SCE - Sequential Choice Exercise

Concept testing with concepts presented randomly and evaluated one by one is little efficient. Frequent ties and inconsistencies in evaluation are the major disadvantages. Evaluations often show a drift to lower acceptances and to a lower discrimination between the concepts offered later. Reliability of answers is decreased as fatigue and annoyance of respondents from the interviewing is increasing.

A remedy was searched in various flavors of concept sorting. "Sort conjoint" based on ranking of concepts was popular some decades ago. Q-Sort method is experiencing a renaissance. While efficiency could be improved some problems appeared.

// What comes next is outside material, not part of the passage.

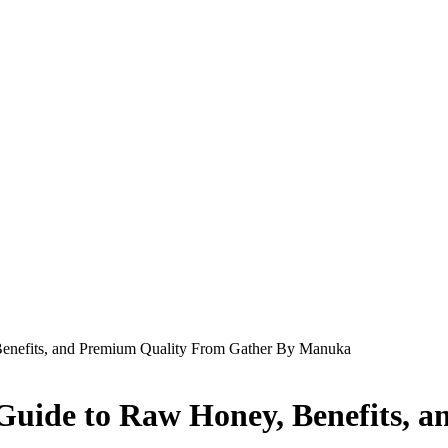
nefits, and Premium Quality From Gather By Manuka
uide to Raw Honey, Benefits,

When sorting a number of items in place respondents tend to give more weight to general benefits and advantages they see rather than to their personal needs, expectations, affordability or other personal values. When the items are permanently visible during the sorting the respondent may get impression that the final decision of the actual choice can be made later.

Solution

The method was inspired by the VCT - Virtual Concept Test [Dahan, E., and Hauser, J.R. (2002). The Virtual Customer. Journal of Product Innovation Management, 19, 332-353]. VCT is experimentally a sequential choice method without replacement and, therefore, does not suffer from the drawbacks inherent to in-place sorting. Such an arrangement allows to achieve an "out of sight, out of mind" state for previous choices from the set, and makes the choices more realistic.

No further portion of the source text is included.